Records
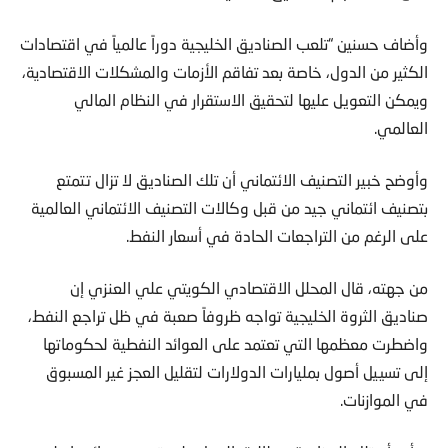
وأضاف حسنين “تلعب الصناديق الخليجية دوراً عالمياً في اقتصادات
الكثير من الدول، خاصة بعد تفاقم الأزمات والمشكلات الاقتصادية،
ويمكن التعويل عليها لتحقيق الاستقرار في النظام المالي
العالمي.
وأوضح خبير التصنيف الائتماني أن تلك الصناديق لا تزال تتمتع
بتصنيف ائتماني جيد من قبل وكالات التصنيف الائتماني العالمية
على الرغم من التراجعات الحادة في أسعار النفط.
من جهته، قال المحلل الاقتصادي الكويتي علي العنزي إن
صناديق الثروة الخليجية تواجه ظروفاً صعبة في ظل تراجع النفط،
واضطرت معظمها التي تعتمد على العوائد النفطية لحكوماتها
إلى تسييل أصول بمليارات الدولارات لتقليل العجز غير المسبوق
في الموازنات.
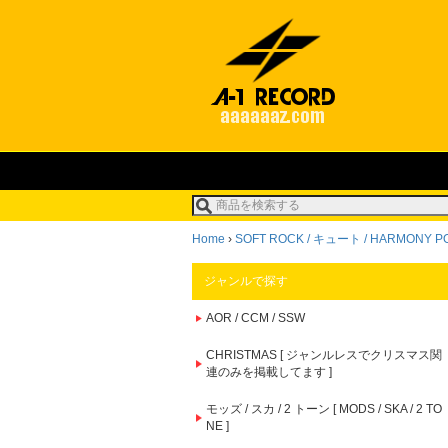
Home
›
SOFT ROCK / キュート / HARMONY 
ジャンルで探す
AOR / CCM / SSW
CHRISTMAS [ ジャンルレスでクリスマス関
連のみを掲載してます ]
モッズ / スカ / 2 トーン [ MODS / SKA / 2 TO
NE ]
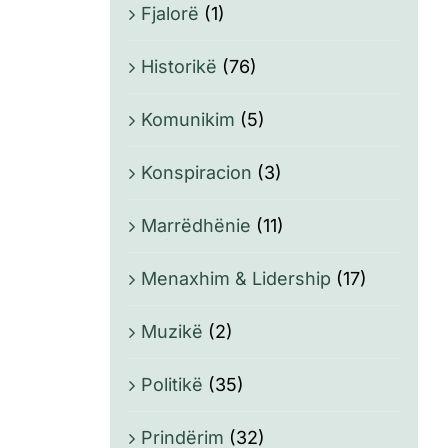
Fjalorë
(1)
Historikë
(76)
Komunikim
(5)
Konspiracion
(3)
Marrëdhënie
(11)
Menaxhim & Lidership
(17)
Muzikë
(2)
Politikë
(35)
Prindërim
(32)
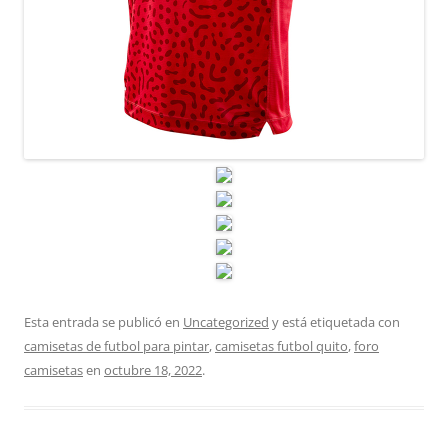
Esta entrada se publicó en
Uncategorized
y está etiquetada con
camisetas de futbol para pintar
,
camisetas futbol quito
,
foro
camisetas
en
octubre 18, 2022
.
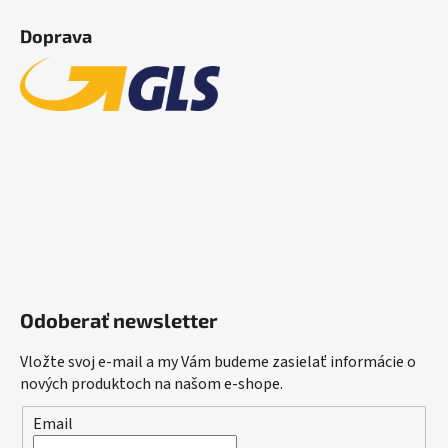
Doprava
Odoberať newsletter
Vložte svoj e-mail a my Vám budeme zasielať informácie o
nových produktoch na našom e-shope.
Email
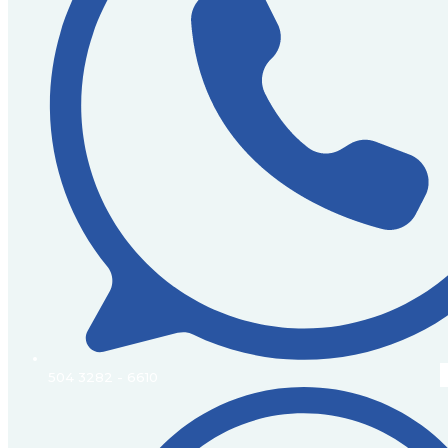
504 3282 - 6610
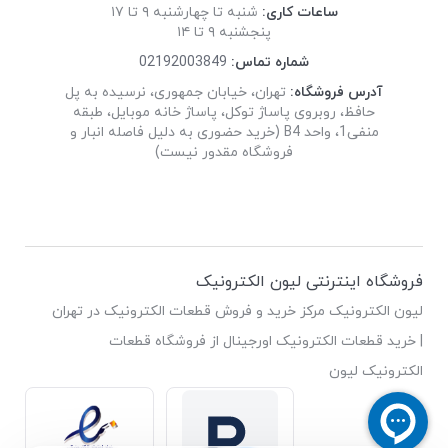
ساعات کاری:
شنبه تا چهارشنبه ۹ تا ۱۷
پنجشنبه ۹ تا ۱۴
شماره تماس:
02192003849
آدرس فروشگاه:
تهران، خیابان جمهوری، نرسیده به پل
حافظ، روبروی پاساژ توکل، پاساژ خانه موبایل، طبقه
منفی1، واحد B4 (خرید حضوری به دلیل فاصله انبار و
فروشگاه مقدور نیست)
فروشگاه اینترنتی لیون الکترونیک
لیون الکترونیک مرکز خرید و فروش قطعات الکترونیک در تهران
| خرید قطعات الکترونیک اورجینال از فروشگاه قطعات
الکترونیک لیون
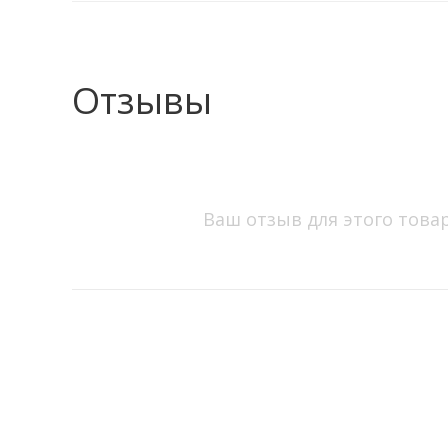
Отзывы
Ваш отзыв для этого това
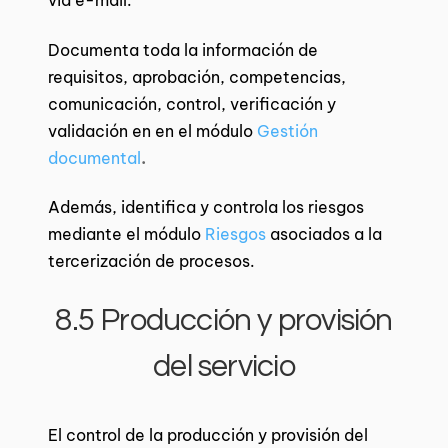
vía e-mail.
Documenta toda la información de
requisitos, aprobación, competencias,
comunicación, control, verificación y
validación en en el módulo
Gestión
documental
.
Además, identifica y controla los riesgos
mediante el módulo
Riesgos
asociados a la
tercerización de procesos.
8.5 Producción y provisión
del servicio
El control de la producción y provisión del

Problem
Omitting all pictures, retype exactly the lines from the line containing "منفی1، واحد B4" down to the last line above, both ends included.

Answer space
منفی1، واحد B4 (خرید حضوری به دلیل فاصله انبار و
فروشگاه مقدور نیست)
فروشگاه اینترنتی لیون الکترونیک
لیون الکترونیک مرکز خرید و فروش قطعات الکترونیک در تهران
| خرید قطعات الکترونیک اورجینال از فروشگاه قطعات
الکترونیک لیون
Отзывы
Ваш отзыв для этого това
vía e-mail.
Documenta toda la información de
requisitos, aprobación, competencias,
comunicación, control, verificación y
validación en en el módulo
Gestión
documental
.
Además, identifica y controla los riesgos
mediante el módulo
Riesgos
asociados a la
tercerización de procesos.
8.5 Producción y provisión
del servicio
El control de la producción y provisión del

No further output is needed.